Last week I spoke at one of the major conferences in the workplace learning-and-performance industry to a room filled with about 150 people. I am not including the name of the conference organizer because I don't want to single them out. They are not alone in the going-paperless practice.

Unfortunately, two of the conference decisions—(1) not to provide participants with paper handouts—(2) not to allow electronic handouts to include sufficient pages to provide images of the slides that are shown—may have hurt learning results. Perhaps ironic in a conference devoted to help people build better learning interventions.

Setting the Scene of My Presentation

I spoke on the topic of Situation-Based Learning Design and the session seemed to be well-received. I got the following emails afterward:

  • "I found your session to be amazing!"
  • "One of the highlights of the conference for me."

One of my friends, who sat in the audience, told me afterward that he knew the session was good because (1) hardly anybody left even after 90 minutes, and (2) many people were furiously taking notes.

But was it a successful learning experience? Isn't that the key question?

I could have been entertaining. People could have liked the session. They could have taken lots of notes. But probably the most important reason they came to the conference was so that they could go back and do something better and to think differently because they had attended.

I used some learning-design techniques to help them remember—to help them integrate the new learning with their current conceptions—but was this enough?

I think something was missing because of the paperless practices, but before I get to that, let me recount some of the design tactics I used specifically to ensure remembering and application to their work.

  1. Content was verified (by research) to be effective in supporting good work practices around learning design. Some stuff you learn at conferences can actually make you less effective.
  2. Participants were provided with realistic learning-design decisions to make before topics were introduced. By activating prior knowledge and situating the learning in situations similar to those folks would face in their work as learning professionals, the learning would become more usable and more memorable.
  3. Examples of real-world e-learning courses were provided to again link realistic context cues to the learning points.
  4. Learners were encouraged to specifically engage in trigger setting (what researchers call implementation intentions) to increase the likelihood that they would take action in implementing what they learned
  5. Participants were presented with spaced repetitions of key learning
    points to support long-term remembering. Repetitions were achieved by
    providing (a) prequestions, (b) research explanations, (c) supporting
    metaphors, (d) real-world examples, (e) follow-up practice, (f) similar
    topics that reinforced points from previous topics, (g) a final
    summary, and (h) a reminder to link the learning to their future

Good stuff to be sure, but was anything missing?

I think so.

The biggest thing that is missing is super-strong links back to the workplace. Even though I use great long-term retrieval support (better than most conference sessions provide I would think), having our learners rely only on the learning-remembering link when transportable cues are available is committing learning-to-performance malpractice. If learners could take their annotated slide images back to the workplace, they would remember more, share more, and apply more of the session content.

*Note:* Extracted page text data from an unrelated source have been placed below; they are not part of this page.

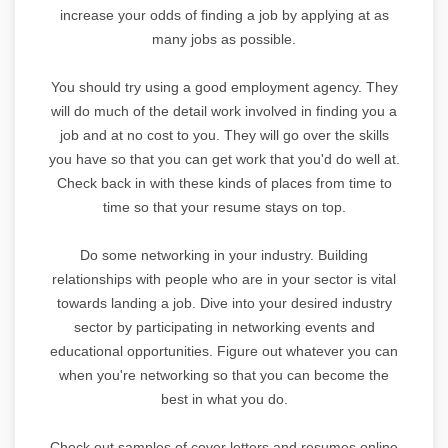
increase your odds of finding a job by applying at as
many jobs as possible.
You should try using a good employment agency. They
will do much of the detail work involved in finding you a
job and at no cost to you. They will go over the skills
you have so that you can get work that you'd do well at.
Check back in with these kinds of places from time to
time so that your resume stays on top.
Do some networking in your industry. Building
relationships with people who are in your sector is vital
towards landing a job. Dive into your desired industry
sector by participating in networking events and
educational opportunities. Figure out whatever you can
when you're networking so that you can become the
best in what you do.
Check out samples of cover letters and resumes online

The Problem of Going Paperless.

Note-taking can prompt learners to engage in deep processing of their learning. By organizing the learning content during note-taking, learners will be more likely to fully understand what they're learning and remember it later. Note-taking has other benefits as well. Learners can go back and study their notes at a later time, providing themselves with spaced repetitions—a proven aid to long-term remembering. Finally, learners who take notes may be more likely to attempt to share what they've learned with others when they return to work. The process of preparing to teach others, provides further deep processing of the learning material and makes it more likely that the learning content will be remembered and utilized on the job.

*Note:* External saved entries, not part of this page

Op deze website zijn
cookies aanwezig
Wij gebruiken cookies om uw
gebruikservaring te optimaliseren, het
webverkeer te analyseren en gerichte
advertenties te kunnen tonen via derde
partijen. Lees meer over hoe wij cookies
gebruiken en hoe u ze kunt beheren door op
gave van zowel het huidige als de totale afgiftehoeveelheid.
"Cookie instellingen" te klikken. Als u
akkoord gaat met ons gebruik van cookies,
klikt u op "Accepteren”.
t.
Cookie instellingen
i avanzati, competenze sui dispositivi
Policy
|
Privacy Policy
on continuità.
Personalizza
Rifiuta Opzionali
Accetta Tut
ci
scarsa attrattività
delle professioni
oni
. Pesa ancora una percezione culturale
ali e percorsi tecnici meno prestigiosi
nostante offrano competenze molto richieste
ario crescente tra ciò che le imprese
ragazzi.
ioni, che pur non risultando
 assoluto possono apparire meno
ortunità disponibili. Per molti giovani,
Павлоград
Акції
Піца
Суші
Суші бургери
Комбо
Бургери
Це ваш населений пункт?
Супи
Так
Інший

When a conference goes paperless, it is likely to curtail note-taking. When I asked my 150 learners how many of them had paper copies or were looking at the handouts on their laptops, less than half raised their hands.

Just because participants can print out the handouts beforehand, doesn't mean that they will. This is a lame excuse for conference organizers.

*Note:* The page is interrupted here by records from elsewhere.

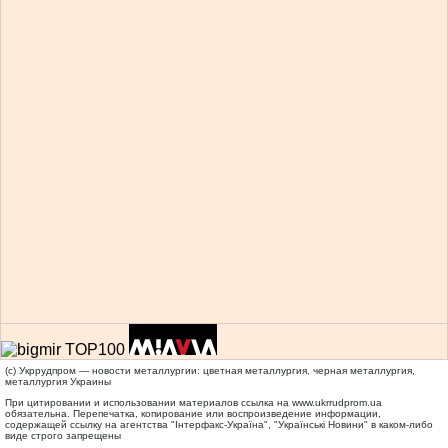
(c) Укррудпром — новости металлургии: цветная металлургия, черная металлургия,
металлургия Украины
При цитировании и использовании материалов ссылка на
www.ukrrudprom.ua
обязательна. Перепечатка, копирование или воспроизведение информации,
содержащей ссылку на агентства "Iнтерфакс-Україна", "Українськi Новини" в каком-либо
виде строго запрещены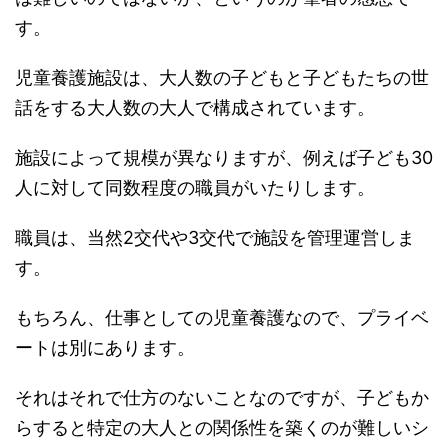
す。
児童養護施設は、大人数の子どもと子どもたちの世
話をする大人数の大人で構成されています。
施設によって規模が異なりますが、例えば子ども30
人に対して同数程度の職員がいたりします。
職員は、当然2交代や3交代で施設を管理運営しま
す。
もちろん、仕事としての児童養護なので、プライベ
ートは別にあります。
それはそれで仕方のないことなのですが、子どもか
らすると特定の大人との関係性を築くのが難しいシ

Taking Notes with Slide Images versus Taking Notes on Plain Paper

The conference organizer only allowed us 8 pages of handouts. I could only fit 12 of my slides into these 8 pages, because some other things were required as well. For me, this meant that more than 85% of my slides were NOT provided to my learners.

Ironically, one of the research streams I talked about in my session was the importance of context in learning and remembering. Specifically, research is very clear that if stimuli are available in both the learning context and the retrieval context, people will be better able to remember what they learned. The contextual cues in the retrieval situation remind the learners of what they learned.

Slide images are such stimulus cues. If learners can transport slide images (and any notes they've added to those images) from the learning situation (my session) to their work situation, they will remember more of what they learned. So, conference organizers who deprive their participants (aka delegates) of slide images and concomitant note-taking are hurting learning.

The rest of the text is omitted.